Arts & Culture
Beatsville
A Unique Musical Style Meets 1959 Greenwich Village
By Steven J. Smith | Photos by John Revisky
Asolo Repertory Theatre’s much-anticipated world premiere of the musical “Beatsville” features a distinctive jazz form called “vocalise,” according to book writer Glenn Slater, who developed the project with his wife, composer and lyricist Wendy Leigh Wilf.

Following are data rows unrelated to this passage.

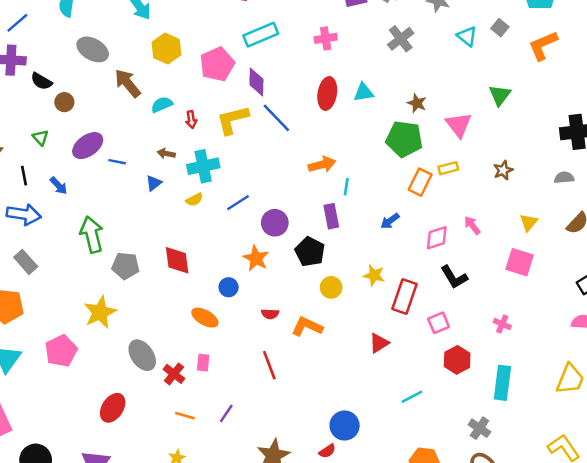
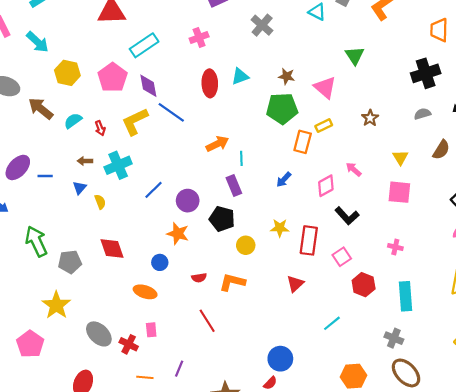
yellow semicircle: (194, 200) -> (100, 202), moved, turned -72

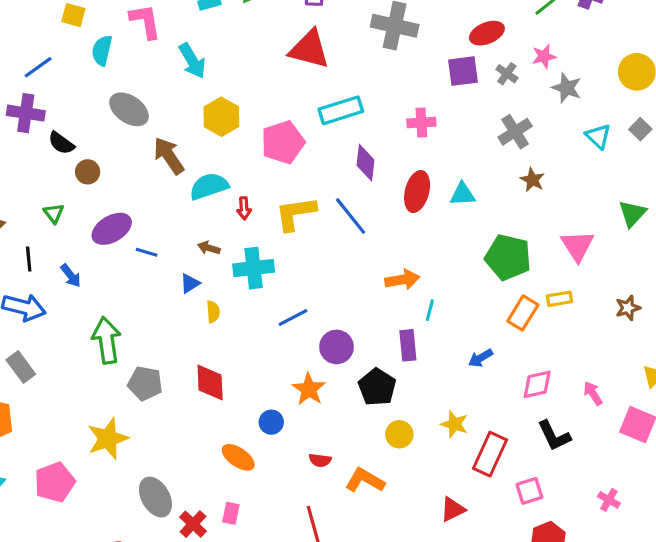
brown star: (287, 76) -> (532, 180), moved
purple diamond: (148, 86) -> (366, 163), moved
cyan semicircle: (73, 121) -> (209, 186), size x1.4
pink arrow: (354, 169) -> (593, 393), moved

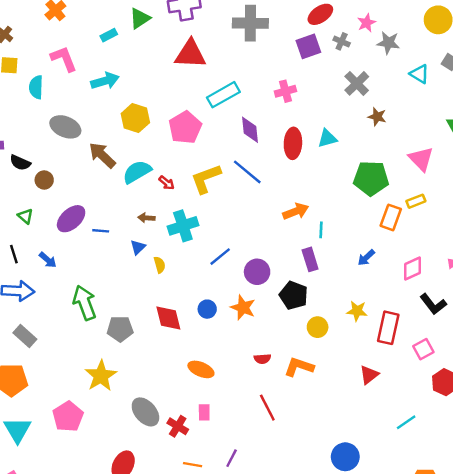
cyan arrow: (192, 61) -> (105, 81), turned -64
red arrow: (244, 208) -> (167, 183), turned -35
blue circle: (271, 422) -> (207, 309), moved

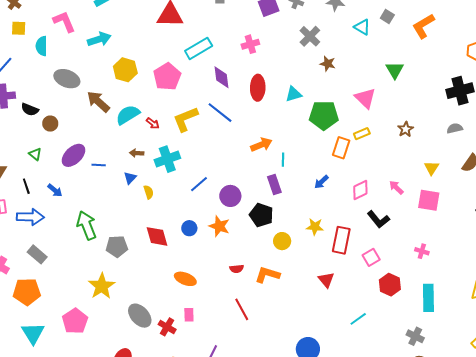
cyan triangle: (327, 138) -> (294, 94), moved
red triangle: (369, 375) -> (326, 280), turned -30

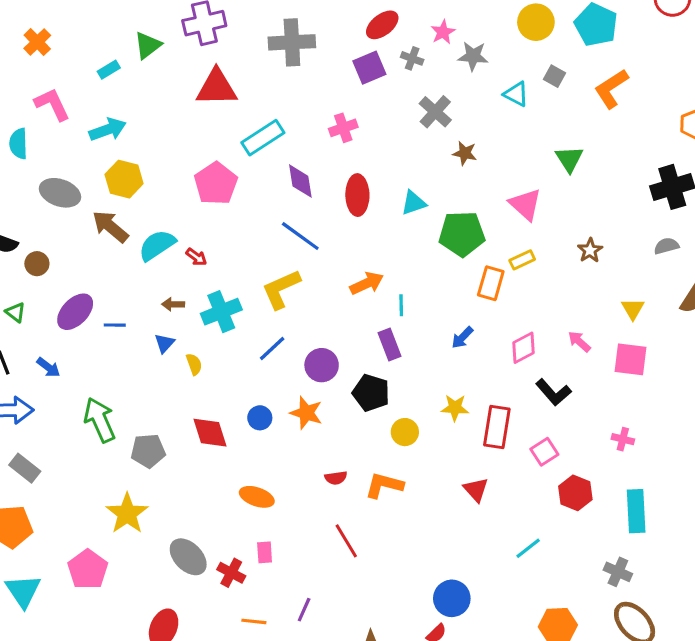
yellow hexagon: (125, 70) -> (124, 179), moved
yellow L-shape: (185, 119) -> (281, 289), moved

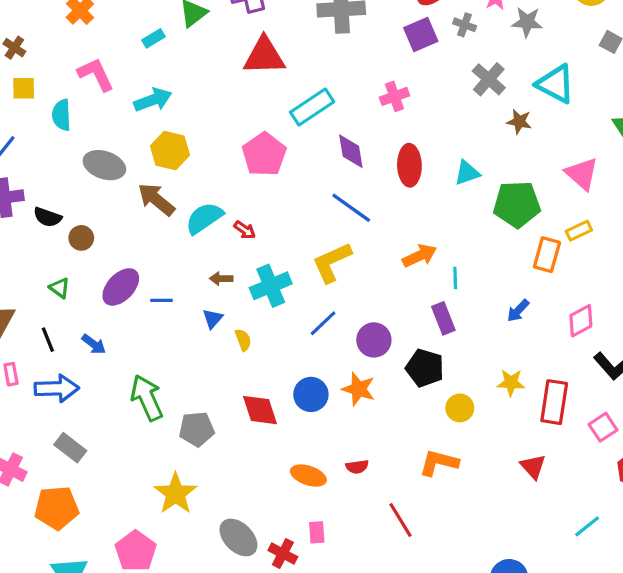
cyan triangle: (516, 94) -> (556, 84), moved, size x1.5
blue circle: (260, 418) -> (311, 394), size x1.4
red semicircle: (336, 478) -> (357, 467), moved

“Wendy and I met at a musical theater writing workshop,” Slater said. “Soon after that, though, she decided to leave the world of theater and go back to her first love, which is jazz. But she quickly realized she missed the theater and told me she wanted to find a way that combines the two in a way that hadn’t been done before.”
Musical savants
Slater, 49, is a three-time Tony nominee for the international hit musicals “The Little Mermaid,” “Sister Act” and “School of Rock” and is a co-creator of Disney’s worldwide smash “Tangled.” Wilf holds a Masters in Jazz Piano from the Manhattan School of Music, and Slater said she had discovered a certain style in jazz language called “vocalise,” which was popular in the late 1950s and served as their way into “Beatsville.”
“Musicians would take an existing jazz track, such as a saxophone solo,” Slater said. “Then they’d set lyrics to it, so it would have the freshness, inventiveness and the extemporaneous feel of actual jazz, but have words and carry meaning.”
That style, he added, runs through the couple’s new musical, which is set in Greenwich Village, circa 1959 — a world of subterranean coffee shops, goateed artists, turtle-necked poets and bongo-playing jazzbos. Tragically square busboy Walter Paisley wants nothing more than to be one of the beatniks, but he has no artistic talent whatsoever. When he accidentally kills a cat and hides it in a lump of clay, “Dead Cat” is declared a masterpiece and Walter a genius. More “sculptures” bring more acclaim — but will the world discover Walter’s secret?
Slater said “Beatsville” is based on the 1959 Roger Corman film “A Bucket of Blood.” It satirizes the hipster lifestyle and resonates with our own time.
“It was a lot of fun to draw those parallels,” he said. “We realized we had the perfect ingredients for a musical — a musical style that’s fun and fresh, a historical era that’s so ripe for dance, movement and drama and a story that says so much about our own times.”
Slater added it is “an unbelievably joyful” experience collaborating on this musical with his wife.
“We share a very similar sensibility, so there is almost no friction whatsoever between us,” he said. “We finish each other’s thoughts.”
Ongoing projects
“Beatsville” has been a work in progress for several years now and is directed by Bill Berry, producing artistic director of Seattle’s 5th Avenue Theatre, which is co-producing the show with Asolo Rep. Berry said the goal is to eventually polish the show to the point that it can make the move to Broadway.
“I think the hardest part of a film to stage musical adaptation is having room for the story to sing,” Berry said. “Glenn and Wendy found a vehicle that allows for that. Working on it here at Asolo Rep has given us an opportunity to find out what’s working and not working and I anticipate we’ll be making changes on it right up through opening night, depending on what we get in audience reaction.”
Berry added there is a maxim in the musical theater world that musicals are not written so much as they’re rewritten. Slater agreed.
“It was a lot of fun to draw those parallels.”
“You never finish writing a musical,” Slater said. “You just abandon it. But you’re never really done. There’s always more work to be done.”
Slater added at this moment in time “Beatsville” has the right cast and creative team around it, including Asolo Producing Artistic Director Michael Donald Edwards, who continues to help shape the show in a positive way.
“Michael has such a worldly and smart theatrical mind,” he said. “He found the show’s weaknesses very quickly and asked all the right questions. He invited us to Asolo Rep as a place to work the piece, do rewrites, find the flaws and make the fixes. It was an invitation we felt we couldn’t turn down. And it’s turned out to be exactly what we hoped it would be.”
“Beatsville” plays from April 28-May 28 in Asolo’s Mertz Theatre, located in the FSU Center for the Performing Arts at 5555 North Tamiami Trail in Sarasota. Ticket prices range from $16-$91 depending on date, time and seat location.